Transport systems are becoming a focus for concerns about the state’s mishandling of our personal data. Civil servants and politicians perceive significant economic and environmental benefits in implementing technologies that will enable closer control of public transport infrastructure. Such benefits are not so apparent to citizens and consumers, who more immediately see the potential to misappropriate or simply lose collected data.
These technologies, such as the Oyster Card and other local smart cards, also have the potential to function as tools of surveillance. The combination of location, identification and billing data is a particularly dangerous cocktail. For example, road-pricing systems are recognised to carry significant privacy risks – by creating and storing records of where and when vehicles use the road, which are in turn made available to administrative authorities. Yet these risks are not insurmountable.
As demonstrated in 2007 by 1.7m people signing an online petition against road-pricing suggestions, this is sensitive territory. This strength of public feeling stems from both the notion of yet-another stealth tax and the huge value associated with the sense of freedom provided by cars and the open road. Exactly where privacy enters this red-button debate is not always apparent but Government needs to tread carefully and avoid trampling on public expectations of long-held freedoms.

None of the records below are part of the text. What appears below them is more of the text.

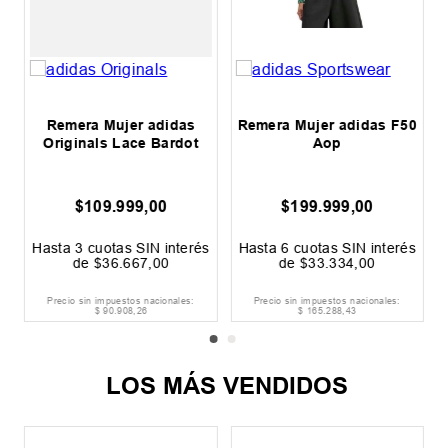
Remera Mujer adidas
Remera Mujer adidas F50
Originals Lace Bardot
Aop
$
109
.
999
,
00
$
199
.
999
,
00
s
Hasta
3
cuotas SIN interés
Hasta
6
cuotas SIN interés
de
$
36
.
667
,
00
de
$
33
.
334
,
00
Precio sin impuestos nacionales:
Precio sin impuestos nacionales:
$
90
.
908
,
26
$
165
.
288
,
43
LOS MÁS VENDIDOS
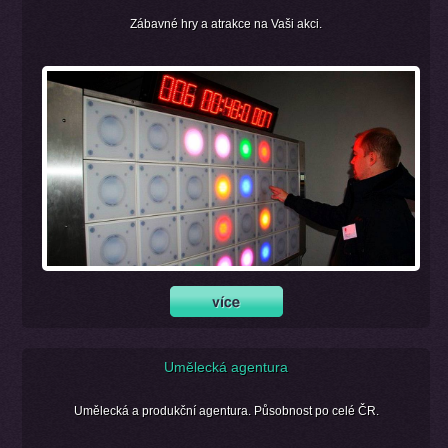
Zábavné hry a atrakce na Vaši akci.
Umělecká agentura
Umělecká a produkční agentura. Působnost po celé ČR.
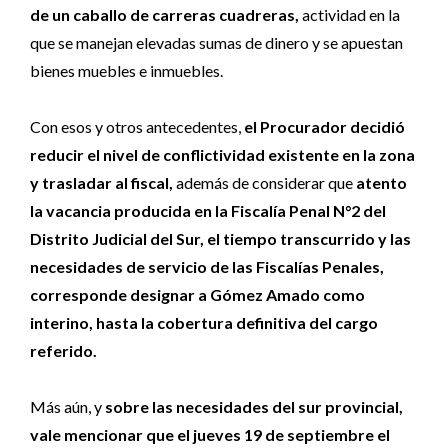
de un caballo de carreras cuadreras,
actividad en la
que se manejan elevadas sumas de dinero y se apuestan
bienes muebles e inmuebles.
Con esos y otros antecedentes,
el Procurador decidió
reducir el nivel de conflictividad existente en la zona
y trasladar al fiscal,
además de considerar que
atento
la vacancia producida en la Fiscalía Penal N°2 del
Distrito Judicial del Sur, el tiempo transcurrido y las
necesidades de servicio de las Fiscalías Penales,
corresponde designar a Gómez Amado como
interino, hasta la cobertura definitiva del cargo
referido.
Más aún, y
sobre las necesidades del sur provincial,
vale mencionar que el jueves 19 de septiembre el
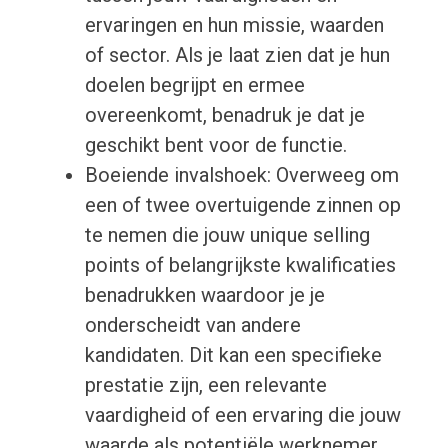
ervaringen en hun missie, waarden
of sector. Als je laat zien dat je hun
doelen begrijpt en ermee
overeenkomt, benadruk je dat je
geschikt bent voor de functie.
Boeiende invalshoek: Overweeg om
een of twee overtuigende zinnen op
te nemen die jouw unique selling
points of belangrijkste kwalificaties
benadrukken waardoor je je
onderscheidt van andere
kandidaten. Dit kan een specifieke
prestatie zijn, een relevante
vaardigheid of een ervaring die jouw
waarde als potentiële werknemer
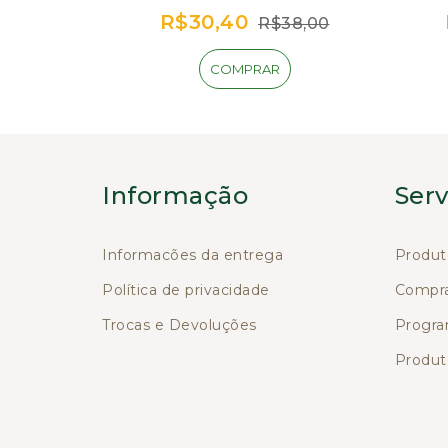
(Coleção A Magia do
pr
R$30,40
R$38,00
Circo Expresso da
(C
Alegria: descobrindo as
COMPRAR
funções executivas)
Ale
f
Informação
Serv
Informacões da entrega
Produt
Política de privacidade
Compra
Trocas e Devoluções
Progra
Produ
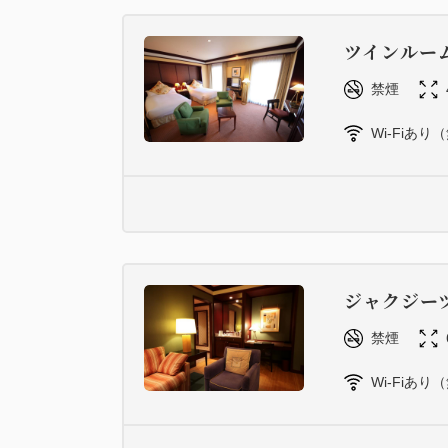
ツインルー
禁煙
Wi-Fiあり
ジャクジー
禁煙
Wi-Fiあり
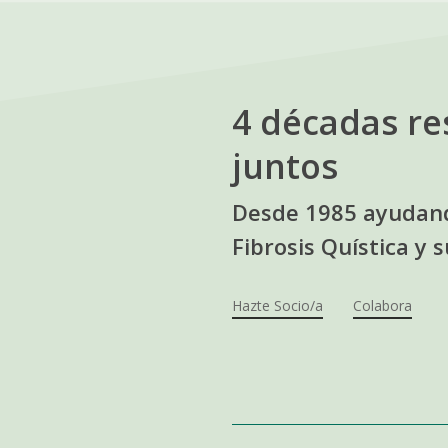
4 décadas re
juntos
Desde 1985 ayudand
Fibrosis Quística y s
Hazte Socio/a
Colabora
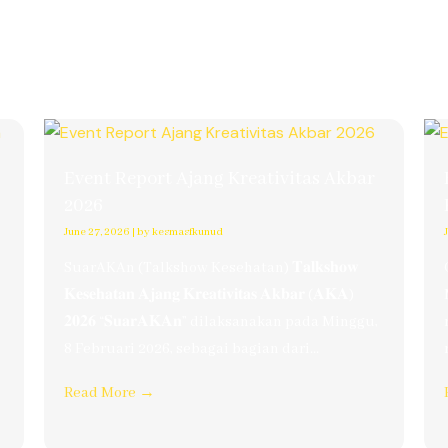
Event Report Ajang Kreativitas Akbar
2026
June 27, 2026
|
by kesmasfkunud
SuarAKAn (Talkshow Kesehatan) 𝐓𝐚𝐥𝐤𝐬𝐡𝐨𝐰
𝐊𝐞𝐬𝐞𝐡𝐚𝐭𝐚𝐧 𝐀𝐣𝐚𝐧𝐠 𝐊𝐫𝐞𝐚𝐭𝐢𝐯𝐢𝐭𝐚𝐬 𝐀𝐤𝐛𝐚𝐫 (𝐀𝐊𝐀)
𝟐𝟎𝟐𝟔 “𝐒𝐮𝐚𝐫𝐀𝐊𝐀𝐧” dilaksanakan pada Minggu,
8 Februari 2026, sebagai bagian dari...
Read More →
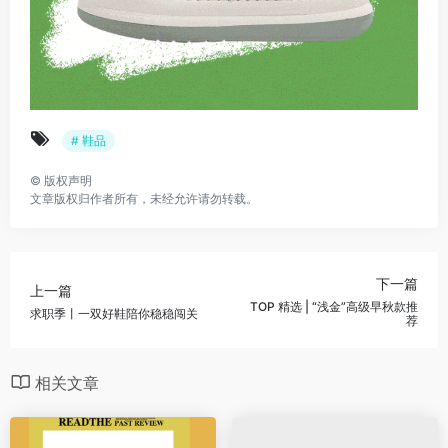
# 鞋品
©
版权声明
文章版权归作者所有，未经允许请勿转载。
下一篇
上一篇
TOP 精选 | “浅金”高级早秋款推
求职季丨一双好鞋陪你稳稳闯关
荐
相关文章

Privacy should be stated as a headline concern in requirements documents when procuring transport systems. These additional cost requirements will increase the cost of the final system in the short-term. But taken across the lifetime of a system, introducing these concerns at a later stage would involve greater additional costs in terms of PR-damage, mistakes and taking remedial action.

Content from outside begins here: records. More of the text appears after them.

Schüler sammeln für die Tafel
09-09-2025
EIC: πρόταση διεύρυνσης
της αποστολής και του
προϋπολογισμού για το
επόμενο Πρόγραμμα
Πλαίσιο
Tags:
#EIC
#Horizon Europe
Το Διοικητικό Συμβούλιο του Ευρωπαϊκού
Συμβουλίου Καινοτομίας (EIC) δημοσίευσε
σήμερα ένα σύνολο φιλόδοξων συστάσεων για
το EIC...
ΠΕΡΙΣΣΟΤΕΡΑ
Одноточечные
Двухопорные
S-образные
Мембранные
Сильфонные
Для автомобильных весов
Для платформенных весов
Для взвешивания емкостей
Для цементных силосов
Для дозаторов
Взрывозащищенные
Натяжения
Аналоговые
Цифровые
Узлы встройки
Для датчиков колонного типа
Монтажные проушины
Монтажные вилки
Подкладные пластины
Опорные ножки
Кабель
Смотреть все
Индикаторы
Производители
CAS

The appropriate means to consider these concerns is through a privacy impact assessment (PIA). Although the Department has accepted this recommendation, it has taken too long to finalise these documents. The focus should be on using personal information only with a data subject’s consent, which must be given as part of an informed choice. Additionally, providing users with nuanced control over what information goes where is another prerequisite.

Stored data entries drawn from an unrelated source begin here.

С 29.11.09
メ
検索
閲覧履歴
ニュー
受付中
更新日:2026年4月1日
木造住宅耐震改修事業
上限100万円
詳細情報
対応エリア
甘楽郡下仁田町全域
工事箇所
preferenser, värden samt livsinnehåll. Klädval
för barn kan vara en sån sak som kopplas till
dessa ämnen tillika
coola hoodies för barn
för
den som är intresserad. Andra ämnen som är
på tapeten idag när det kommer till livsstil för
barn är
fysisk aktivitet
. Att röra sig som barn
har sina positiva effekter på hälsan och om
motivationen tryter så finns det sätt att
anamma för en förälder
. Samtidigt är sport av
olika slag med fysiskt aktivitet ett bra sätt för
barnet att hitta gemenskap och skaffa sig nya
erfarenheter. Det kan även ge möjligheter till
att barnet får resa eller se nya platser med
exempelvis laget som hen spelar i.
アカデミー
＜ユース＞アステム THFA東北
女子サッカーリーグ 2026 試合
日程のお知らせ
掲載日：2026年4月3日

Also, to have a meaningful bearing on the proposed systems, PIAs should call for a ‘default’ setting of anonymous citizen profiling. Rather than presume users of systems will want to share personal information, systems should enable minimal sharing of identifiable data.
This ‘privacy first’ approach is necessary in order to realise the associated benefits. The public has, in general, little confidence in official’s ability to deliver large-scale technology projects and, in particular, supplying a new generation of transport systems. Demonstrating a commitment to privacy concerns and thereby customer service would be a significant step to winning back public trust.
A second default requirement is that data collected and processed for transport purposes shouldn’t be appropriated elsewhere. Blanket access for secondary purposes, for example security concerns, is simple unacceptable and would be fiercely resisted. Of course, warranted access, as required and overseen by the judiciary is a different matter and will be appropriate in particular circumstances.